If it's board score you're worried about, don't fret yet. I'm a DO, but I know a couple of my MD colleagues who scored VERY poorly on their step 1 and 2 (like 200-210) and matched at fantastic programs and had to turn down interviews because of their good SLOE's. Also know DO's that have done well with the match with good SLOE's, but it is admittedly a little harder, and you'll have to pick your away rotations very carefully. Bang out the step 2 and you'll be good, and don't fail the CE exam.

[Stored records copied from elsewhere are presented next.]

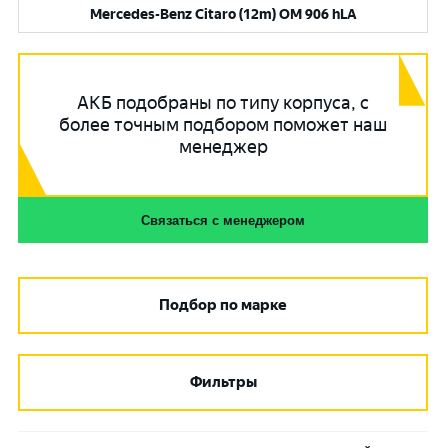
Mercedes-Benz Citaro (12m) OM 906 hLA
АКБ подобраны по типу корпуса, с
более точным подбором поможет наш
менеджер
Связаться с менеджером
Подбор по марке
Фильтры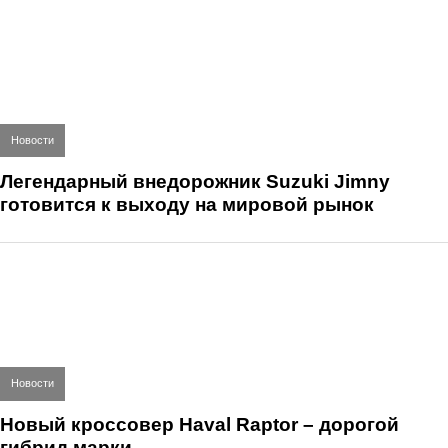
Новости
Легендарный внедорожник Suzuki Jimny
готовится к выходу на мировой рынок
Новости
Новый кроссовер Haval Raptor – дорогой
гибрид марки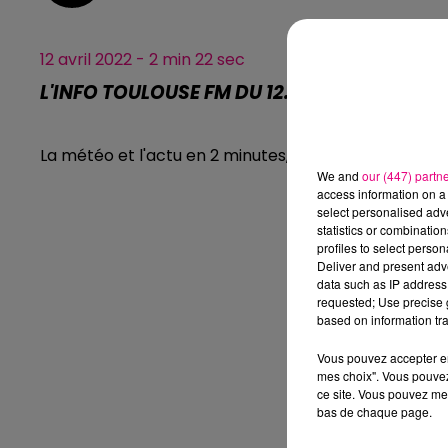
12 avril 2022 - 2 min 22 sec
L'INFO TOULOUSE FM DU 12.04.2022 À 07H01
La météo et l'actu en 2 minutes, l'info Toulouse FM.
We and
our (447) partn
access information on a 
select personalised ad
statistics or combinatio
profiles to select person
Deliver and present adv
data such as IP address 
requested; Use precise g
based on information tra
Vous pouvez accepter en 
mes choix". Vous pouvez
ce site. Vous pouvez met
bas de chaque page.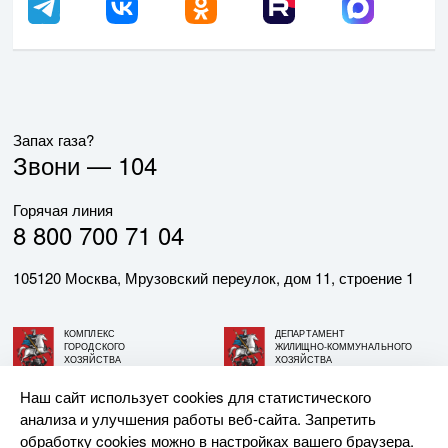
Запах газа?
Звони —
104
Горячая линия
8 800 700 71 04
105120 Москва, Мрузовский переулок, дом 11, строение 1
КОМПЛЕКС
ДЕПАРТАМЕНТ
ГОРОДСКОГО
ЖИЛИЩНО-КОММУНАЛЬНОГО
ХОЗЯЙСТВА
ХОЗЯЙСТВА
ГОРОДА МОСКВЫ
ГОРОДА МОСКВЫ
Наш сайт использует cookies для статистического
анализа и улучшения работы веб-сайта. Запретить
© АО «МОСГАЗ», 2026. При использовании материалов
обработку cookies можно в настройках вашего браузера.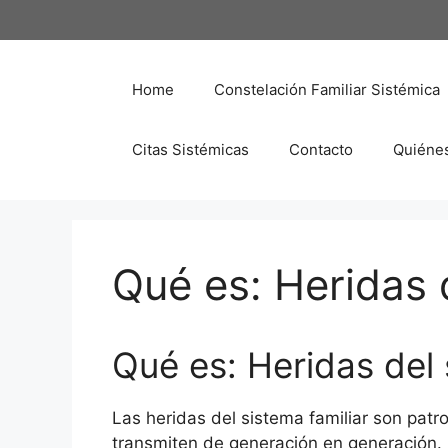
Saltar
al
contenido
Home
Constelación Familiar Sistémica
Citas Sistémicas
Contacto
Quiéne
Qué es: Heridas 
Qué es: Heridas del 
Las heridas del sistema familiar son pa
transmiten de generación en generación. 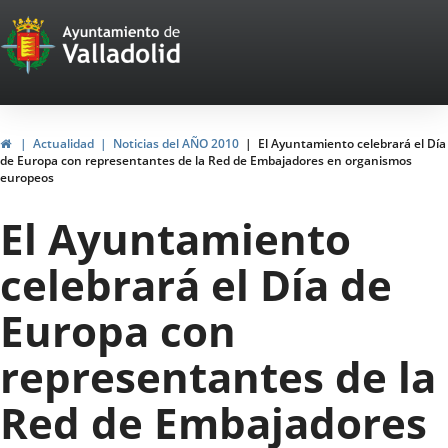
Portal
Saltar al contenido
Web
del
Ayuntamiento
Inicio
Actualidad
Noticias del AÑO 2010
El Ayuntamiento celebrará el Día
de Europa con representantes de la Red de Embajadores en organismos
de
europeos
Valladolid
El Ayuntamiento
celebrará el Día de
Europa con
representantes de la
Red de Embajadores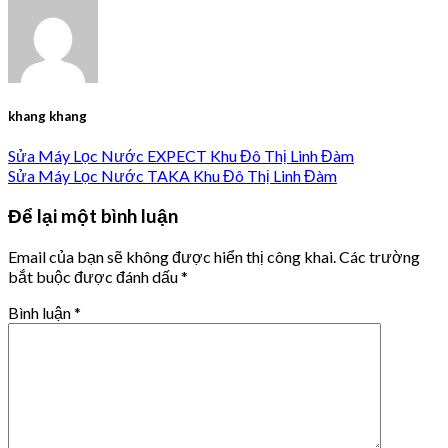
khang khang
Sửa Máy Lọc Nước EXPECT Khu Đô Thị Linh Đàm
Sửa Máy Lọc Nước TAKA Khu Đô Thị Linh Đàm
Để lại một bình luận
Email của bạn sẽ không được hiển thị công khai.
Các trường
bắt buộc được đánh dấu
*
Bình luận
*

God forbid you don't match, getting a TRI or surgical prelimb year at a place with an EM program is key. That way you can get a new SLOE, and it will likely be better too, because they'll get to see you work as a resident, and not just a student who can only sew lacs and alert the physician on lab results...
 
So much good information on here. Thank you everyone, I found all of this very insightful and I'm sure it will help many others that are in a similar shoe.
 
like McNinja and others, I also failed to match on my first go, and did a couples match. Crappy SLOR sunk my app. Re-applied and matched successfuly, albeit with less interviews. The advantage I had going for me was I matched into an internship at a hospital that had an in house EM program, where I was able to rotate and get a good SLOR.
 
I had a low step 1 score and an average step 2 score and managed to match first time round. The key I think was showing improvement on step 2 and having average to good SLOEs. I have had classmates with worse quantitative scores than me get into fantastic programs because their SLOEs were off the charts. I think if you can't mitigate the scores, maximizing the SLOEs will have the best yield for you. Hindsight, I should have done one of my SLOEs at an institution I knew closer to home instead of one 8 states away because it ended up being an average letter. I think I would have performed better at the more familiar institution. Just my 2 cents. Most of my friends who didn't match (this is observational) was due to a subpar or bad SLOE. I had a friend who was in the mid 240s step 1 and good Step 2 score who didn't match because one of 2 of his SLOE (the other was good) was terrible. He is now in EM second time round.

You got this. Stay focused on the goal, study EM hard, and impress away rotations with your commitment to EM, work ethic, and acquired knowledge in EM and I guarantee you will match.
 
You pick another specialty that might not be oversubscribed and might actually have a future?